L'editoriale del direttore
La tregua a Gaza non passa dalle carezze ad Hamas, ma dalla fine del suo dominio
Sarebbe bello considerare la risoluzione Onu un punto di svolta positivo del conflitto in medio oriente, ma ha ragione il premier Netanyahu: il cessate il fuoco si trasformerà in un'arma negoziale. Così cedere al terrore non è più considerato un tabù
Sarebbe bello, incoraggiante e consolatorio osservare la risoluzione votata ieri al Consiglio di sicurezza delle Nazioni Unite a favore del cessate il fuoco immediato nella Striscia di Gaza come un punto di svolta positivo del conflitto in medio oriente, come un elemento nuovo capace di spingere le parti a trovare finalmente un’intesa utile ad avvicinare la fine del conflitto. Sarebbe bello, incoraggiante e consolatorio leggere nella scelta fatta dagli Stati Uniti, che per la prima volta dal 7 ottobre a oggi non hanno posto il veto su una risoluzione che chiede un cessate il fuoco non condizionato al rilascio degli ostaggi, un segnale di “pace”. Sarebbe bello, incoraggiante e consolatorio essere ottimisti rispetto alle conseguenze del voto alle Nazioni Unite.
Ma purtroppo è verosimile che abbia ragione il premier israeliano Bibi Netanyahu quando dice, commentando la scelta fatta dagli Stati Uniti, che la risoluzione passata al Consiglio di sicurezza dell’Onu offre a Hamas la speranza che la pressione internazionale possa aiutare i terroristi che sognano di distruggere Israele a trasformare il cessate il fuoco in un’arma negoziale utile a rafforzare la propria posizione, a indebolire quella di Israele e a considerare l’arma degli ostaggi come uno strumento utile per raggiungere l’obiettivo di sfiancare Israele, di renderlo vulnerabile e di guadagnare tempo per riorganizzare le proprie truppe contro l’esercito israeliano. Sarebbe bello poter essere ottimisti e sostenere che lunedì 25 marzo verrà ricordato come un passo in avanti nel processo di pace in medio oriente. Ma la verità, purtroppo, è che la giornata di ieri alle Nazioni Unite rischia di essere ricordata per una ragione diversa: la prima carezza della comunità internazionale non al popolo palestinese ma alla strategia di Hamas e la nuova certificazione del fatto che la comunità internazionale ha smesso di credere che l’unica strada per un cessate il fuoco permanente a Gaza sia la fine del brutale dominio di Hamas.

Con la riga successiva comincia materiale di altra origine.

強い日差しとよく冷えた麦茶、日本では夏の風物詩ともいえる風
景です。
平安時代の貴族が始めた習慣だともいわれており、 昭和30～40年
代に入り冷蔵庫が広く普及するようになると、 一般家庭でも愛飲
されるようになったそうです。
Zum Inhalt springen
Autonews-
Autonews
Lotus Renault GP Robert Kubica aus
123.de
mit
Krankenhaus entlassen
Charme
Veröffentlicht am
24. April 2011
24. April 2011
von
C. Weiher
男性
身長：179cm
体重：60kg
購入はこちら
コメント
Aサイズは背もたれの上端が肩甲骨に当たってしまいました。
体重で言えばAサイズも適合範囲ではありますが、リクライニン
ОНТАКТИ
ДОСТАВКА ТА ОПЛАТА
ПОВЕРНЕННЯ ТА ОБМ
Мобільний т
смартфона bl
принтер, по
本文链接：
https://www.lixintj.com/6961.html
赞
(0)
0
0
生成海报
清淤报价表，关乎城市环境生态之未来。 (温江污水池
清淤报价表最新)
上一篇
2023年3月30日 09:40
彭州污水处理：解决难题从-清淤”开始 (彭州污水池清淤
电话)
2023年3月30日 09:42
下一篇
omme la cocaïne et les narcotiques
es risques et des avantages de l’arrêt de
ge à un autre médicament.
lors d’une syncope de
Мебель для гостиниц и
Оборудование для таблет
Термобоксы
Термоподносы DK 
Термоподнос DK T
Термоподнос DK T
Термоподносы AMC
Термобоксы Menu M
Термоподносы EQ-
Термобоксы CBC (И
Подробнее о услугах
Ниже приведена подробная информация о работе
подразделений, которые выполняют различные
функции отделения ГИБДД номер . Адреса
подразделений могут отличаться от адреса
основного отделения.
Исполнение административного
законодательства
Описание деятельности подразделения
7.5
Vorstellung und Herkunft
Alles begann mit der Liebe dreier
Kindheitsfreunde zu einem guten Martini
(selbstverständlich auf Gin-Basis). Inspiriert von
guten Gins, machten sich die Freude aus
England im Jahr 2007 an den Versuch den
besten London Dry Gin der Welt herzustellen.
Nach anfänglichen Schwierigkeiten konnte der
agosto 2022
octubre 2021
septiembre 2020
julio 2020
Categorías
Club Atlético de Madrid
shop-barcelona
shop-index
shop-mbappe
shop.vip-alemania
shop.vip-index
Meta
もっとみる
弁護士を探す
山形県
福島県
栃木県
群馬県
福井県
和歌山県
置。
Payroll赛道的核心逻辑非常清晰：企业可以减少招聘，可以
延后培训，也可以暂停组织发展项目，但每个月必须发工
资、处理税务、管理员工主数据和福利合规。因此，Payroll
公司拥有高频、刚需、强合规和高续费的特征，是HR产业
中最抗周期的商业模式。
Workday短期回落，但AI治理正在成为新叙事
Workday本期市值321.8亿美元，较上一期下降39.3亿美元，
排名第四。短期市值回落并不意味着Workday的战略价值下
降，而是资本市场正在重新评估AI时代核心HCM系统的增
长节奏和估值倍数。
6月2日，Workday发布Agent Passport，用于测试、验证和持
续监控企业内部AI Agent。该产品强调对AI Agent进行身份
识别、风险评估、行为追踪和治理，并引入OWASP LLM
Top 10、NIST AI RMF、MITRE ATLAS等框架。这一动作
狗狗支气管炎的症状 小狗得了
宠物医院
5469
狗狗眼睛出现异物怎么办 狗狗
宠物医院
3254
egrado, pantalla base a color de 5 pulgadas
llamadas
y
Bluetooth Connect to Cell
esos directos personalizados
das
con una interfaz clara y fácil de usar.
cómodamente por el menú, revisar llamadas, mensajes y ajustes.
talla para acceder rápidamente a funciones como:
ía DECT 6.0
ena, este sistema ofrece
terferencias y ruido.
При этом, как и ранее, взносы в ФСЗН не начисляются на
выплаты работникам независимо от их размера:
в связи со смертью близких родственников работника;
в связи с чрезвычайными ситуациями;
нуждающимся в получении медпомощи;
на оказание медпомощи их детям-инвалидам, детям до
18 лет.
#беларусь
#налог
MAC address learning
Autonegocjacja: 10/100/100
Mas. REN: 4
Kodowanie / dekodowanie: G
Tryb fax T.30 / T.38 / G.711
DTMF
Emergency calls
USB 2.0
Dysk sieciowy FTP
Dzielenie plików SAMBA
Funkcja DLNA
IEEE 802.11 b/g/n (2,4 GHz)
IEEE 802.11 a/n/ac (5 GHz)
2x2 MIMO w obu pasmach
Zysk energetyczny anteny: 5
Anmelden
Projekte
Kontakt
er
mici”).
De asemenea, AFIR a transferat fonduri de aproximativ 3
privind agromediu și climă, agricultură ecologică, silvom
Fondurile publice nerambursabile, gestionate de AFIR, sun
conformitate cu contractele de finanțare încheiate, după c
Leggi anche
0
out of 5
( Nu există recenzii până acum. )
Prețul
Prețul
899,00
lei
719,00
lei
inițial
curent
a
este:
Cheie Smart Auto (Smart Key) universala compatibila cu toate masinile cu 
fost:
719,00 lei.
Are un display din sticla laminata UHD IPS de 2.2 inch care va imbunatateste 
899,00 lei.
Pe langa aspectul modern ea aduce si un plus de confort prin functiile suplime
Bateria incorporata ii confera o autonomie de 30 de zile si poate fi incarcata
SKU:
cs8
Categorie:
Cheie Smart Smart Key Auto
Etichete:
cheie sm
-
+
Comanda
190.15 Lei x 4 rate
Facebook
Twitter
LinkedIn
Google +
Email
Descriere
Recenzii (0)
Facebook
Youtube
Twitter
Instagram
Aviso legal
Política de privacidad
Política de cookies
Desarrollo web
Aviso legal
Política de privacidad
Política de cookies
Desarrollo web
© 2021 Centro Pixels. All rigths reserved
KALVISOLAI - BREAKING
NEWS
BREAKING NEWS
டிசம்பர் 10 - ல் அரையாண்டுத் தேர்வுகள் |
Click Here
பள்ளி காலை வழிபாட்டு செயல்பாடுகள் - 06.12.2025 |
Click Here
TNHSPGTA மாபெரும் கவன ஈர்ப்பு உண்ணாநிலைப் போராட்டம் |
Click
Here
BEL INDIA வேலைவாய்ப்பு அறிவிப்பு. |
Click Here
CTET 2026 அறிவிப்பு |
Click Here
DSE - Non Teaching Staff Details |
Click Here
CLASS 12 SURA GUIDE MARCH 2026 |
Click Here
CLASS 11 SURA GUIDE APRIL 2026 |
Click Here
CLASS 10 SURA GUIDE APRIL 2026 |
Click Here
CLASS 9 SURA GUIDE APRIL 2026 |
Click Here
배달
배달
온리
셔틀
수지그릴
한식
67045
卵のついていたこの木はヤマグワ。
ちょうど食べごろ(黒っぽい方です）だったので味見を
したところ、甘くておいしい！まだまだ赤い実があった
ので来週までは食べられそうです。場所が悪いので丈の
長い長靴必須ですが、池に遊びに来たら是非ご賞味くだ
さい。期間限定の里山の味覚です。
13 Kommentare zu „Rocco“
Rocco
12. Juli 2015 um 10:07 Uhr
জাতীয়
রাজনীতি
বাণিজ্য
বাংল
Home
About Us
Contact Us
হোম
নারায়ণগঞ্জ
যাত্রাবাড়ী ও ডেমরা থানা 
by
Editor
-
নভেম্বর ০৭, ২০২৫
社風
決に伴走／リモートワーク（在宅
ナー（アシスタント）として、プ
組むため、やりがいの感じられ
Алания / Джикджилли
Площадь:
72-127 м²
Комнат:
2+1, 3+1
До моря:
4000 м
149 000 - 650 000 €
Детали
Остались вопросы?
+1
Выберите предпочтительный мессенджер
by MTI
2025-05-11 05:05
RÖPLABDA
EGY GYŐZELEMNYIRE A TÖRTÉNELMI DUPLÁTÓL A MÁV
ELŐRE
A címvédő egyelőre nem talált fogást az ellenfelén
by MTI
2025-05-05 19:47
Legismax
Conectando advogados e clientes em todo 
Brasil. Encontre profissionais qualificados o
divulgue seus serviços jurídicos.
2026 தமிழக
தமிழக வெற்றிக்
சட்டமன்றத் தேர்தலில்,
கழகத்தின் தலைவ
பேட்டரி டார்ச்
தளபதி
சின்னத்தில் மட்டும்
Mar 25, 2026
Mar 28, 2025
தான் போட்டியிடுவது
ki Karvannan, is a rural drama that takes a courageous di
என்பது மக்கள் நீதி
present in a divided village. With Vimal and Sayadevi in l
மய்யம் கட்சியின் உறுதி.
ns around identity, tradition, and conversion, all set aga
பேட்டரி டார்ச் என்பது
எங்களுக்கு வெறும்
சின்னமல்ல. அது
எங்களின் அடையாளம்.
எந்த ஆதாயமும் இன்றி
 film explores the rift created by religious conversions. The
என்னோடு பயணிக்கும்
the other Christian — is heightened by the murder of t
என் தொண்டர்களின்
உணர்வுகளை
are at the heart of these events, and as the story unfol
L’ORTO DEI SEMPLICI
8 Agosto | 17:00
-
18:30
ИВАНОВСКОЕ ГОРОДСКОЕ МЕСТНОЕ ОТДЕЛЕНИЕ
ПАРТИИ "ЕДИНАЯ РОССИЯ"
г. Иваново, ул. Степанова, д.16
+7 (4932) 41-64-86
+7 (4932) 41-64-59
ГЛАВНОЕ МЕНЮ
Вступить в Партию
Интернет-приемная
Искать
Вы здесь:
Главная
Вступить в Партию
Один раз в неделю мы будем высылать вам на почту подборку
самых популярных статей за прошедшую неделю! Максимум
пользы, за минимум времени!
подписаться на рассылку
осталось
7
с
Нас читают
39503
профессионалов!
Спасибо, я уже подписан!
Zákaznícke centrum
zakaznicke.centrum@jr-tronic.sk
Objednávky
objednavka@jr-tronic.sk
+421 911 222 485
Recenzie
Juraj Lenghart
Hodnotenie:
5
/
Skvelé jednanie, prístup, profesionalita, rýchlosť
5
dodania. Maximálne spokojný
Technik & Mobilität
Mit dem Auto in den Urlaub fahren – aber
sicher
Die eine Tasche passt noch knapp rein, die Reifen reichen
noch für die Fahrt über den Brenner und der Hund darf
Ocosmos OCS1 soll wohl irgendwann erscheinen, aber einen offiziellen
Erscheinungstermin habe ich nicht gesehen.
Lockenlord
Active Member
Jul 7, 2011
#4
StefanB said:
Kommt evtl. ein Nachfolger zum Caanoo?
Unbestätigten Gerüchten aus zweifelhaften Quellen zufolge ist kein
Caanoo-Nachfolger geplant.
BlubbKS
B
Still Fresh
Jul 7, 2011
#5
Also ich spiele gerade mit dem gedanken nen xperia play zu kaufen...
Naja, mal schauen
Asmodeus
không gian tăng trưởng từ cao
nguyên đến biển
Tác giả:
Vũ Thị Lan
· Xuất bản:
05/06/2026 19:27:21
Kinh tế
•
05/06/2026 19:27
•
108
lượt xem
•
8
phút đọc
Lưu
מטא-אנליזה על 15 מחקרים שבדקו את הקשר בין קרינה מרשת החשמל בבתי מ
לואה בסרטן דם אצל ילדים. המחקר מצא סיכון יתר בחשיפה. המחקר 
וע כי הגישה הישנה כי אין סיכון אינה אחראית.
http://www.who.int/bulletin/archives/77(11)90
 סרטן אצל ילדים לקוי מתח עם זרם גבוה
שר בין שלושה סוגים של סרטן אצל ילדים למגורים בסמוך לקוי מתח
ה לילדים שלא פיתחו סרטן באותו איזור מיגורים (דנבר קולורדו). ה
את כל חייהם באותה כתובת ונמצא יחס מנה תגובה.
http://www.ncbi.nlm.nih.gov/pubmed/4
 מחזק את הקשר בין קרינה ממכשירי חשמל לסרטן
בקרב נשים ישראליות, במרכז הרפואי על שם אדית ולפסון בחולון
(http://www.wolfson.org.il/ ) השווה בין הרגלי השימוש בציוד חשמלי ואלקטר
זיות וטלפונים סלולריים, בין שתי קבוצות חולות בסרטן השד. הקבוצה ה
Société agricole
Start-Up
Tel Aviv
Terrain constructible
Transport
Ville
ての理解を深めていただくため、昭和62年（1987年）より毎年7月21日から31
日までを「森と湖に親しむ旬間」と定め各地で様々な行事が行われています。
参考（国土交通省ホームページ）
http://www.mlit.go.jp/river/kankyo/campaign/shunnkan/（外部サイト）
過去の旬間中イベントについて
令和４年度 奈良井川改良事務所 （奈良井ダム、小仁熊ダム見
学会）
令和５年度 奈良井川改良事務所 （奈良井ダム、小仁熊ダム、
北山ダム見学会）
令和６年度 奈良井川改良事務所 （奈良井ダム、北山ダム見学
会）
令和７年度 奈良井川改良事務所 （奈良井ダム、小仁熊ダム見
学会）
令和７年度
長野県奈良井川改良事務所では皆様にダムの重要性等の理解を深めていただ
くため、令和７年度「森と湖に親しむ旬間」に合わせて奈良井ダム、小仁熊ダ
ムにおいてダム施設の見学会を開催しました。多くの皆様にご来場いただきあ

Il senatore democratico americano John Fetterman, uno degli ultimi democratici in giro per il mondo a sostenere la necessità di non abbassare la guardia nei confronti di Hamas, ieri ha giustamente definito “sconcertante” la scelta fatta dagli Stati Uniti di consentire l’approvazione di una risoluzione che, come nella migliore tradizione delle Nazioni Unite, non condanna apertamente un gruppo di terroristi e di stupratori di nome Hamas e ha ricordato che l’occidente libero e democratico non può permettersi anche nei momenti più difficili di stare dalla parte di Israele e di non assecondare gli apologeti del terrorismo.
Il messaggio di Fetterman può apparire cinico, ingiusto e frettoloso ma contiene un tragico elemento di verità: tanto più la comunità internazionale sceglierà di non essere intransigente con i terroristi tanto più i terroristi capiranno che le strategie messe in campo contro la politica del terrore sono a tempo, rivedibili, negoziabili e in certi casi sono persino sacrificabili. Tutti sognano che la guerra a Gaza finisca al più presto. Ma trasformare la tregua a Gaza in una vittoria di Hamas, che ieri ha ovviamente esultato per il voto all’Onu, somiglia a tutto tranne che a un passo in avanti a favore della pace. Speriamo di sbagliarci.